I’ve known for a long time that I wanted to perform a large slice of Huw Watkins’ output for violin in concert. When Robert Taub (director of the Arts Institute at Plymouth University) gave me the freedom to programme a recital for the inaugural season of the newly-renovated Levinsky Hall, I knew that this would be the moment. Robert’s one wish was that I might include Paganini’s Caprice No. 24, and programming from this starting point was definitely a first for me, having only performed Paganini during the first rounds at competitions and at ‘Klassenvorspiel’ during my studies in Munich.

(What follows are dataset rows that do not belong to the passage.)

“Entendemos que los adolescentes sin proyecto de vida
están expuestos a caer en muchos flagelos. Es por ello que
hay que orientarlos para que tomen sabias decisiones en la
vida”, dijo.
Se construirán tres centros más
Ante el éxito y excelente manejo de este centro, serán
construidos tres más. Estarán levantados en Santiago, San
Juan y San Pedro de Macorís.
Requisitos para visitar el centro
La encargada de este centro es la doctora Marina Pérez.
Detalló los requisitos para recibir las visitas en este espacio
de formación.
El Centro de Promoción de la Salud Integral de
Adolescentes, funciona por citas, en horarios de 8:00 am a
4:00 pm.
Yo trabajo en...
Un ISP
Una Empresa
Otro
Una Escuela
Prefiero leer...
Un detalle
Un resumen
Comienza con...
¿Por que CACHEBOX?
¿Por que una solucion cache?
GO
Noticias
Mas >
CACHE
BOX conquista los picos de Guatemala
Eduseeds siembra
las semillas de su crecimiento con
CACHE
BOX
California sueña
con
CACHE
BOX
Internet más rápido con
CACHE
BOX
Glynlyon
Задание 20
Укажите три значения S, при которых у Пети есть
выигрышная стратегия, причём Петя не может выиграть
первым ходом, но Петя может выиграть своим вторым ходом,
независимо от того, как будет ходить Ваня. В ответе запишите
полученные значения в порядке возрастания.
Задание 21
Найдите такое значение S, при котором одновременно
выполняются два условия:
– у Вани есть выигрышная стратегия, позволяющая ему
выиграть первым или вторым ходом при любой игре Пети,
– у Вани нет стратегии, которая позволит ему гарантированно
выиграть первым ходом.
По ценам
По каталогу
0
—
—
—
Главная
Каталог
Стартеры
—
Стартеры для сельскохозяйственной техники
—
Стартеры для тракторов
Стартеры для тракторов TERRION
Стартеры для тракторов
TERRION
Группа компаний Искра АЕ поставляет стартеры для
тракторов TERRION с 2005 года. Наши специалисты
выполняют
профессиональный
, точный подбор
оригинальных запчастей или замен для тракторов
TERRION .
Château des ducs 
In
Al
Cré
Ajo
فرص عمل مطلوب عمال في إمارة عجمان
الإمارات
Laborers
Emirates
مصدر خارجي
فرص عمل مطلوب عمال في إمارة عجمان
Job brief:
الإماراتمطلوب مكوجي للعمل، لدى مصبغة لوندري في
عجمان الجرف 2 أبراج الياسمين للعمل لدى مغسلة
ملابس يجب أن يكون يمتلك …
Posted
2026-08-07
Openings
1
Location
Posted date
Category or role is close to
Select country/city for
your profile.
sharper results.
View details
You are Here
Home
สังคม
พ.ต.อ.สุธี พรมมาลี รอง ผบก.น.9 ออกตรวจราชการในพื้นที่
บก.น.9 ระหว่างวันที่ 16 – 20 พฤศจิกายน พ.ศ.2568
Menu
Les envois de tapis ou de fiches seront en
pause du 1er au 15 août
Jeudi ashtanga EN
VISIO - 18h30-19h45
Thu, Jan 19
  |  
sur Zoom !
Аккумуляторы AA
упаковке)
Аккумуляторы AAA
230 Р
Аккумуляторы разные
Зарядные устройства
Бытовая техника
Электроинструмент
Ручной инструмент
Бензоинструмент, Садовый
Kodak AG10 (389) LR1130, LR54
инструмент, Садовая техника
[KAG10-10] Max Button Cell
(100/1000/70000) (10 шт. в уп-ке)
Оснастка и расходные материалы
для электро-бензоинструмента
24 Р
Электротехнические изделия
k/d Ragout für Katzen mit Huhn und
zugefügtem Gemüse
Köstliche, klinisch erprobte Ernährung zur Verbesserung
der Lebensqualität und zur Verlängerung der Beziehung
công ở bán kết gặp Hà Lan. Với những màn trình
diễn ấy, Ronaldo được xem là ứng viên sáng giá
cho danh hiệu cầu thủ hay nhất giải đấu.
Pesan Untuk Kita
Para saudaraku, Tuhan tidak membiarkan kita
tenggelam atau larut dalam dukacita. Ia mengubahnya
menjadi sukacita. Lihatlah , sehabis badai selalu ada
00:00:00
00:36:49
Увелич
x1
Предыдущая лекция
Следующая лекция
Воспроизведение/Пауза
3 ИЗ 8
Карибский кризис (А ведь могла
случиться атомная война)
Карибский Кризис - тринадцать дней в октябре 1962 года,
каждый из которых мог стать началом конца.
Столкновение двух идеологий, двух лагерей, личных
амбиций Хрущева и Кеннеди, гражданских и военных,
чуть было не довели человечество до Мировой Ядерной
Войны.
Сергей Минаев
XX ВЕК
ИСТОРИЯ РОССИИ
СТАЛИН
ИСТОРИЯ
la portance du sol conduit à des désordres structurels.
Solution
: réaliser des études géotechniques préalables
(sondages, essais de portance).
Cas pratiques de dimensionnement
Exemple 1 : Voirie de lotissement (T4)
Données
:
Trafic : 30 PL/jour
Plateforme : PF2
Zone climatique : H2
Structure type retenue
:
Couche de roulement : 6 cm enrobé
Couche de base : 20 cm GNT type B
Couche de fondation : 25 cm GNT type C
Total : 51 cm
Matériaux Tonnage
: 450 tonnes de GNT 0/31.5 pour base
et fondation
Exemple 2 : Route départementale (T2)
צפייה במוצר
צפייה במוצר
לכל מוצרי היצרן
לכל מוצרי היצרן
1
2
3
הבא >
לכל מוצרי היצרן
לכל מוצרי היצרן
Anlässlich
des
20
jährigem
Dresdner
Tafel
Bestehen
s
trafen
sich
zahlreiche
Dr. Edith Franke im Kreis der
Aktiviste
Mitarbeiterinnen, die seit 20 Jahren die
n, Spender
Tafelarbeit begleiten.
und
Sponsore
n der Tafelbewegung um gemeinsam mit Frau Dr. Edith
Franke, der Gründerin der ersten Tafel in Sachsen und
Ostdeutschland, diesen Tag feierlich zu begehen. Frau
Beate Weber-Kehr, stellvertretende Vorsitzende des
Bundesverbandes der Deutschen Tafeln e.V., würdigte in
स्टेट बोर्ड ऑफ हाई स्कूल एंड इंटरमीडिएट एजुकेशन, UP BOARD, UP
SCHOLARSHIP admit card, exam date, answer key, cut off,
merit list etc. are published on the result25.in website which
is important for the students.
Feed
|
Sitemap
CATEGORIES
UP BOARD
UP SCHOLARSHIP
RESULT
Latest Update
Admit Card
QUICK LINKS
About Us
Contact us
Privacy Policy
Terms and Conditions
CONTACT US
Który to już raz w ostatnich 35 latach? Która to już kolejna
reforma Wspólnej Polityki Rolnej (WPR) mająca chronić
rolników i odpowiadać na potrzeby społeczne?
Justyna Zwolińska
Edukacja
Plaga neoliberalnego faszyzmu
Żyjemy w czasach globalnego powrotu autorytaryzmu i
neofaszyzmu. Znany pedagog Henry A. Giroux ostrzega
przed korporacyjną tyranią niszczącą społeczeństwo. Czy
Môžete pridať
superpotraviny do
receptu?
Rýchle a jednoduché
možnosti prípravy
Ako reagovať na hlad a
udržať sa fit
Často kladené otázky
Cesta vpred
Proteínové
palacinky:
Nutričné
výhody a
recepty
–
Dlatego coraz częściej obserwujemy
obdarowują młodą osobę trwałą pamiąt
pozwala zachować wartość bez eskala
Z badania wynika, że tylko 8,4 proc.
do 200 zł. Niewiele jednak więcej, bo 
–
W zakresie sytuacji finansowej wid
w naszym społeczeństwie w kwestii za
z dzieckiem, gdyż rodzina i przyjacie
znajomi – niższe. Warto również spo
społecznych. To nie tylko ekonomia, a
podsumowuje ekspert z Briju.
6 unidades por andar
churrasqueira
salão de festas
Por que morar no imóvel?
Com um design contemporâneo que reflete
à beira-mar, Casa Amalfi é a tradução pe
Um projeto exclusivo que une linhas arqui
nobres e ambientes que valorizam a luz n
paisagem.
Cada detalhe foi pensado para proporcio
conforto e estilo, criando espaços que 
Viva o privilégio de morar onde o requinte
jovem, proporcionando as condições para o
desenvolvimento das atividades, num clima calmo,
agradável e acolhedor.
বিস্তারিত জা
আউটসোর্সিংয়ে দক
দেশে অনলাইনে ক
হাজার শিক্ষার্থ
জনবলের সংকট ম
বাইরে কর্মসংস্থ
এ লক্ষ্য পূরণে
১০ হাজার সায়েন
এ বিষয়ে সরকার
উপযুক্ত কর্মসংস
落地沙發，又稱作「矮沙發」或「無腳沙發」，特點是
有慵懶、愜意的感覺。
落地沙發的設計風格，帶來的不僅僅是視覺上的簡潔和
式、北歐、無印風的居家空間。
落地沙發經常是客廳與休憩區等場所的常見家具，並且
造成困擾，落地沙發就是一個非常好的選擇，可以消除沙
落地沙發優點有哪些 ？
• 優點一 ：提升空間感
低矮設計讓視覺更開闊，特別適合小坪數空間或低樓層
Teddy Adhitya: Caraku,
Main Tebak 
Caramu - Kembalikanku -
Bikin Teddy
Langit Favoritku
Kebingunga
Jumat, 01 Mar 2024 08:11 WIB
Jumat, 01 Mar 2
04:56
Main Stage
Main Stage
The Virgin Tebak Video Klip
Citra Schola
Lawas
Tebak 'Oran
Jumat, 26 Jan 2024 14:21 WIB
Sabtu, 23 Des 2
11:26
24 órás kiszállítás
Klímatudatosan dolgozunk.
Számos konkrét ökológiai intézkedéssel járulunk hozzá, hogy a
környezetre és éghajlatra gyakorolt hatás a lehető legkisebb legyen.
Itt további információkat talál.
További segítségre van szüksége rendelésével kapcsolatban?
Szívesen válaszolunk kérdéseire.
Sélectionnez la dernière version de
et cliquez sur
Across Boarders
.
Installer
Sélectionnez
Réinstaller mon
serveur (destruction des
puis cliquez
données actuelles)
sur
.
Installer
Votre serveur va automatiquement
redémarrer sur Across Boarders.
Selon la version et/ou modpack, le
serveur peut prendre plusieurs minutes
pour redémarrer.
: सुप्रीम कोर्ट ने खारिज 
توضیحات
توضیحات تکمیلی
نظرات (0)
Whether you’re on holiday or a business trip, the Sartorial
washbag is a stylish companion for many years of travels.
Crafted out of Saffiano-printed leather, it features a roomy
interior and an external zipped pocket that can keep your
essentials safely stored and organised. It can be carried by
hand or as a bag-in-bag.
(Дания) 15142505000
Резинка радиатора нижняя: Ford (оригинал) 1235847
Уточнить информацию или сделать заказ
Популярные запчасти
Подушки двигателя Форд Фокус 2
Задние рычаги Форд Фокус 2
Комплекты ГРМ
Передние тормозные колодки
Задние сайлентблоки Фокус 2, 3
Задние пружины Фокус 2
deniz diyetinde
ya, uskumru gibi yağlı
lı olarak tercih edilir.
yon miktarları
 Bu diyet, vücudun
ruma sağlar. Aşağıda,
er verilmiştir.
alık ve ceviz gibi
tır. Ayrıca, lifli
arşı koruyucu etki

Huw’s Partita for Solo Violin immediately came to mind. It was written in 2006 as a commission for the BBC New Generation Artists Scheme and the incredible Alina Ibragimova. Huw’s melodic writing is a wonder - phrases of searing beauty that work with the resonance of the instrument to fully allow the violin to ‘sing’. His writing fits ‘under the hand’ to such an extent that it’s a little surprising that Huw doesn’t play a string instrument himself. The piece, in four movements, varies between the finest filigree writing, full of exquisite nuances of rhythmic variation and shading, to an astonishing, growling final movement that somehow transforms the instrument into another entity, something untamed and irrepressible. The virtuosity of this final movement, and even the extended techniques within some of the other movements, are never the focal point but always at the service of the music.

By contrast, Paganini’s 24th Caprice takes the violinist through a whole gamut of advanced techniques - left hand pizzicato, runs of thirds, tenths and arpeggios - with each variation highlighting a specific technique. One slightly histrionic variation is entirely in octaves - my teacher recently quipped that one could imagine someone singing it while crying out of one eye. I think, and hope, that it will be fascinating to hear these two remarkable works side by side, which plumb the depths and heights of the unaccompanied violin.

As Huw will be joining me for this concert, I wanted to include two pieces of his for violin and piano, one of which, ‘Arietta’, was composed during the 2020 lockdown Playing Huw’s own works with him is incredibly special - the notes are utterly part of him, and this opens up dimensions in performance that one dreams of.

Elgar’s Sonata for Violin and Piano in E minor, written at the close of World War One, is a piece that is near to my heart. Elgar himself wrote in a letter to its dedicatee, Marie Joshua, that it is ’full of golden sounds’. The second movement contains writing that is special and elusive, almost stream-of-consciousness. Elgar’s wife suggested that it seemed to evoke the magical nature of the Sussex woods surrounding their country house - ‘Brinkwells’. I’ve experienced a little of this magic, I think, having spent much time as a child with my family in the Sussex countryside.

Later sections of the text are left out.